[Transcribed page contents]
======
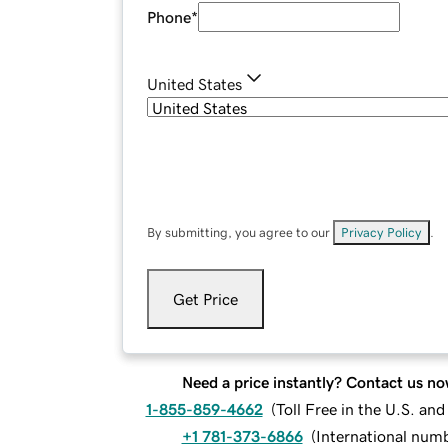
Phone
*
United States
By submitting, you agree to our
Privacy Policy
.
Get Price
Need a price instantly? Contact us no
1-855-859-4662
(
Toll Free in the U.S. an
+1 781-373-6866
(
International num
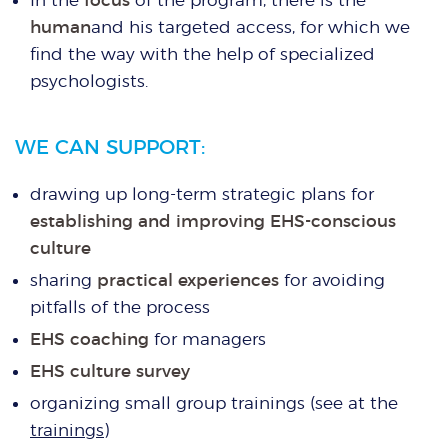
human
and his targeted access, for which we
find the way with the help of specialized
psychologists.
WE CAN SUPPORT:
drawing up long-term strategic plans for
establishing and improving EHS-conscious
culture
sharing
practical experiences
for avoiding
pitfalls of the process
EHS coaching
for managers
EHS culture survey
organizing small group trainings (see at the
trainings
)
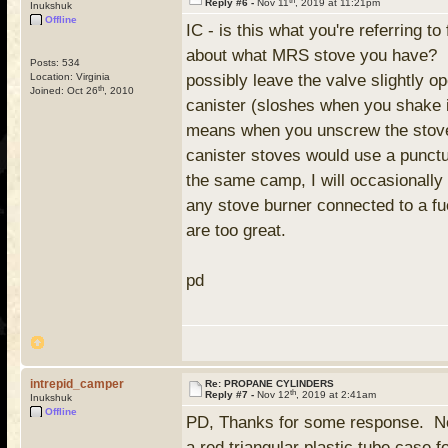
Reply #6 -
Nov 11
, 2019 at 11:21pm
Inukshuk
Offline
IC - is this what you're referring t
about what MRS stove you have? I h
Posts: 534
Location: Virginia
possibly leave the valve slightly op
th
Joined: Oct 26
, 2010
canister (sloshes when you shake it
means when you unscrew the stove c
canister stoves would use a punctur
the same camp, I will occasionall
any stove burner connected to a fu
are too great.
pd
intrepid_camper
Re: PROPANE CYLINDERS
th
Reply #7 -
Nov 12
, 2019 at 2:41am
Inukshuk
Offline
PD, Thanks for some response. No, t
a red triangular plastic tube case 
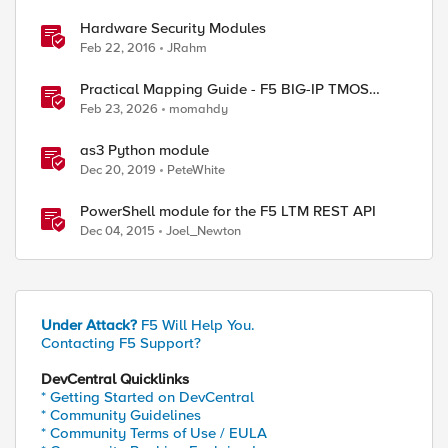
Hardware Security Modules
Feb 22, 2016
JRahm
ed by
Practical Mapping Guide - F5 BIG-IP TMOS
Modules to Feature-Scoped CNFs
Feb 23, 2026
momahdy
as3 Python module
Dec 20, 2019
PeteWhite
PowerShell module for the F5 LTM REST API
Dec 04, 2015
Joel_Newton
Under Attack?
F5 Will Help You.
Contacting F5 Support?
DevCentral Quicklinks
* Getting Started on DevCentral
* Community Guidelines
* Community Terms of Use / EULA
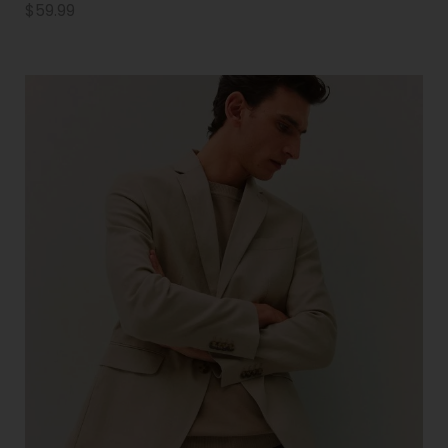
$
59.99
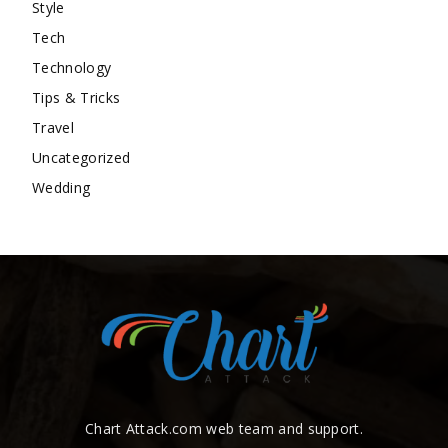
Style
Tech
Technology
Tips & Tricks
Travel
Uncategorized
Wedding
Chart Attack.com web team and support.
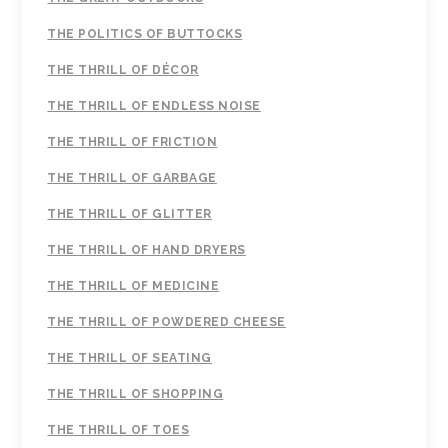
THE POLITICS OF BUTTOCKS
THE THRILL OF DÉCOR
THE THRILL OF ENDLESS NOISE
THE THRILL OF FRICTION
THE THRILL OF GARBAGE
THE THRILL OF GLITTER
THE THRILL OF HAND DRYERS
THE THRILL OF MEDICINE
THE THRILL OF POWDERED CHEESE
THE THRILL OF SEATING
THE THRILL OF SHOPPING
THE THRILL OF TOES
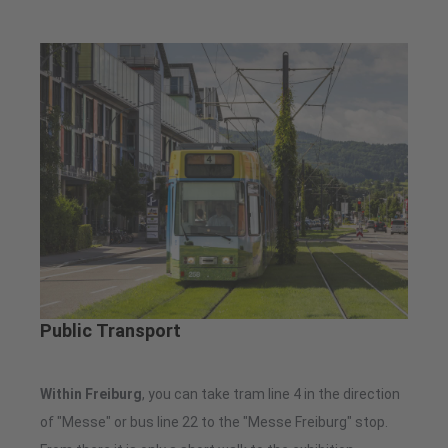
Public Transport
Within Freiburg
, you can take tram line 4 in the direction
of "Messe" or bus line 22 to the "Messe Freiburg" stop.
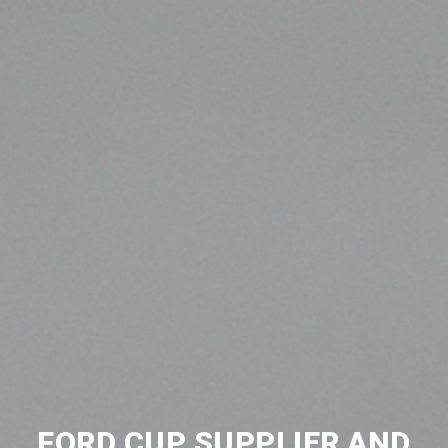
FORD CUP SUPPLIER AND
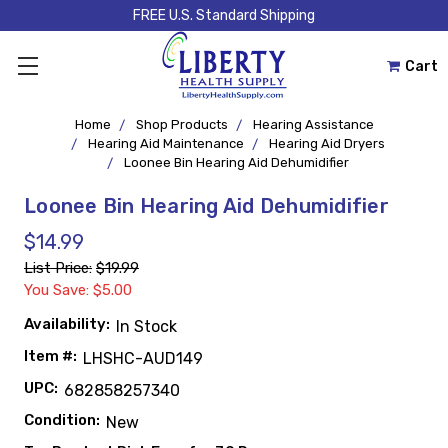
FREE U.S. Standard Shipping
Cart
Home
Shop Products
Hearing Assistance
Hearing Aid Maintenance
Hearing Aid Dryers
Loonee Bin Hearing Aid Dehumidifier
Loonee Bin Hearing Aid Dehumidifier
$14.99
List Price:
$19.99
You Save: $5.00
Availability:
In Stock
Item #:
LHSHC-AUD149
UPC:
682858257340
Condition:
New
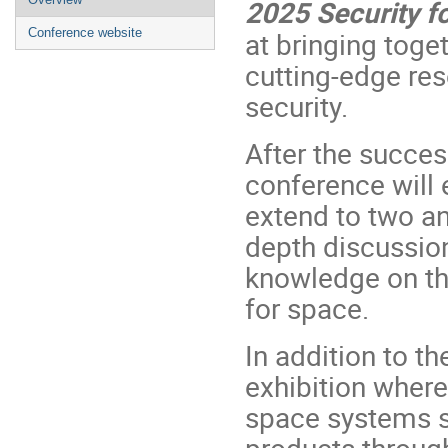
2025 Security f
menu
Conference website
at bringing toge
cutting-edge re
security.
After the succes
conference will 
extend to two an
depth discussio
knowledge on the
for space.
In addition to th
exhibition wher
space systems se
products throug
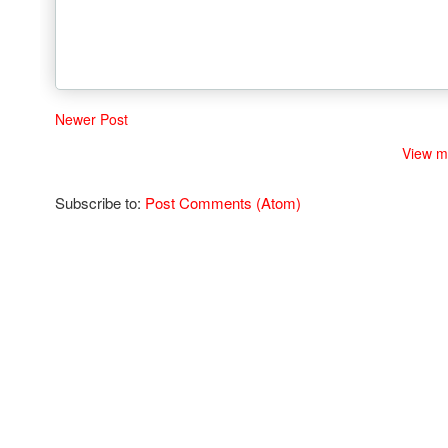
Newer Post
View m
Subscribe to:
Post Comments (Atom)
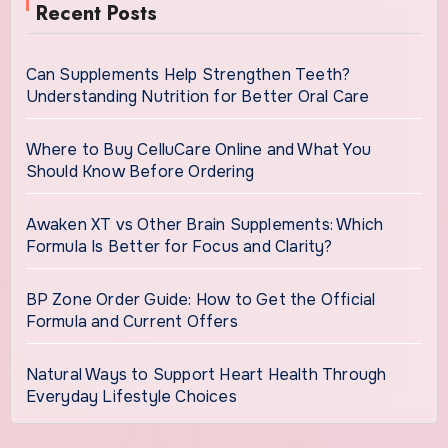
Recent Posts
Can Supplements Help Strengthen Teeth?
Understanding Nutrition for Better Oral Care
Where to Buy CelluCare Online and What You
Should Know Before Ordering
Awaken XT vs Other Brain Supplements: Which
Formula Is Better for Focus and Clarity?
BP Zone Order Guide: How to Get the Official
Formula and Current Offers
Natural Ways to Support Heart Health Through
Everyday Lifestyle Choices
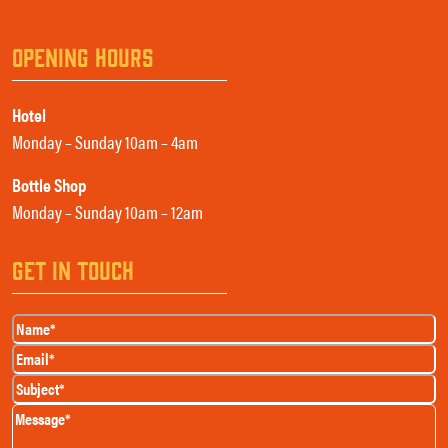
OPENING HOURS
Hotel
Monday – Sunday 10am – 4am
Bottle Shop
Monday – Sunday 10am – 12am
GET IN TOUCH
Name
(Required)
Email
(Required)
Subject
(Required)
Message
(Required)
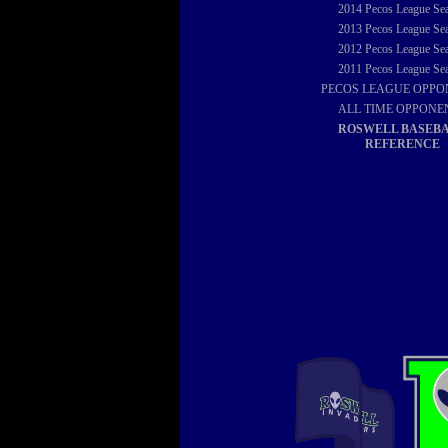
2014
Pecos League Se
2013
Pecos League Se
2012
Pecos League Se
2011
Pecos League Se
PECOS LEAGUE OPPO
ALL TIME OPPONE
ROSWELL BASEB
REFERENCE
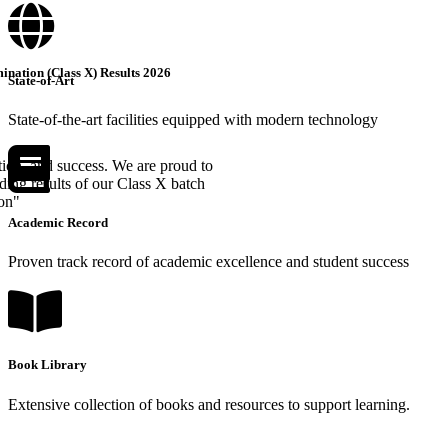
nation (Class X) Results 2026
State-of-Art
State-of-the-art facilities equipped with modern technology
tion, and success. We are proud to
ing results of our Class X batch
ion"
Academic Record
Proven track record of academic excellence and student success
Book Library
Extensive collection of books and resources to support learning.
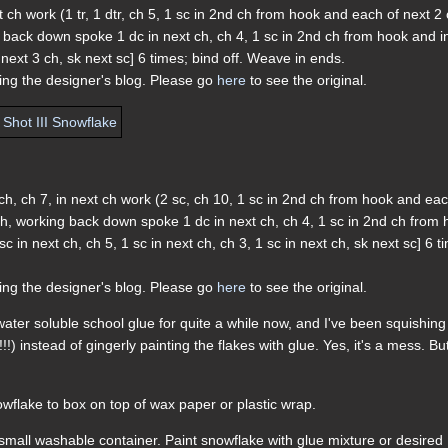
ext ch work (1 tr, 1 dtr, ch 5, 1 sc in 2nd ch from hook and each of next 2 
g back down spoke 1 dc in next ch, ch 4, 1 sc in 2nd ch from hook and i
f next 3 ch, sk next sc] 6 times; bind off. Weave in ends.
ding the designer's blog. Please go
here
to see the original.
xt ch, ch 7, in next ch work (2 sc, ch 10, 1 sc in 2nd ch from hook and ea
 ch, working back down spoke 1 dc in next ch, ch 4, 1 sc in 2nd ch from
sc in next ch, ch 5, 1 sc in next ch, ch 3, 1 sc in next ch, sk next sc] 6 t
ding the designer's blog. Please go
here
to see the original.
h water soluble school glue for quite a while now, and I've been squishing
 instead of gingerly painting the flakes with glue. Yes, it's a mess. But 
wflake to box on top of wax paper or plastic wrap.
n small washable container. Paint snowflake with glue mixture or desired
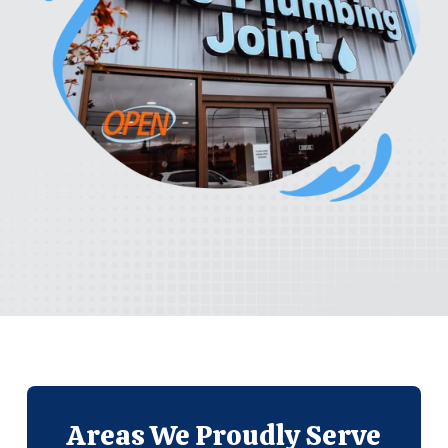
Areas We
Proudly Serve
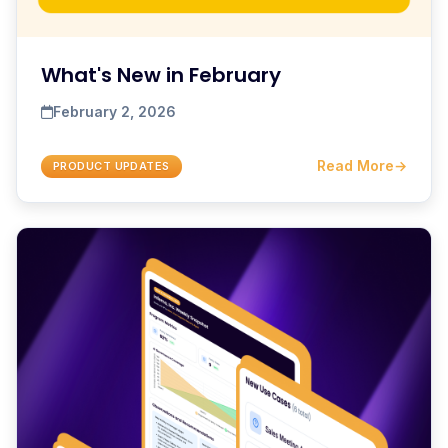
What's New in February
February 2, 2026
Read More
→
PRODUCT UPDATES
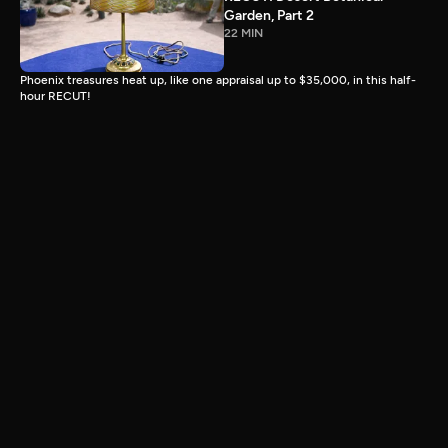
Garden, Part 2
22 MIN
Phoenix treasures heat up, like one appraisal up to $35,000, in this half-
hour RECUT!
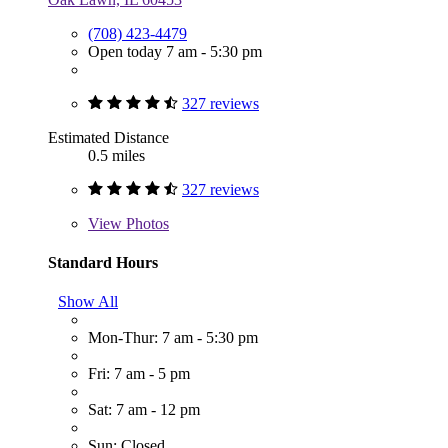
(708) 423-4479
Open today 7 am - 5:30 pm
327 reviews
Estimated Distance
0.5 miles
327 reviews
View
Photos
Standard Hours
Show All
Mon-Thur: 7 am - 5:30 pm
Fri: 7 am - 5 pm
Sat: 7 am - 12 pm
Sun: Closed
======
Copy nothing past the line containing "drawing up long-term strategic plans for": reproduce every line from the start of the records up to it, skipping pictures.

§ Answer box
Phone
*
United States
By submitting, you agree to our
Privacy Policy
.
Get Price
Need a price instantly? Contact us no
1-855-859-4662
(
Toll Free in the U.S. an
+1 781-373-6866
(
International num
human
and his targeted access, for which we
find the way with the help of specialized
psychologists.
WE CAN SUPPORT:
drawing up long-term strategic plans for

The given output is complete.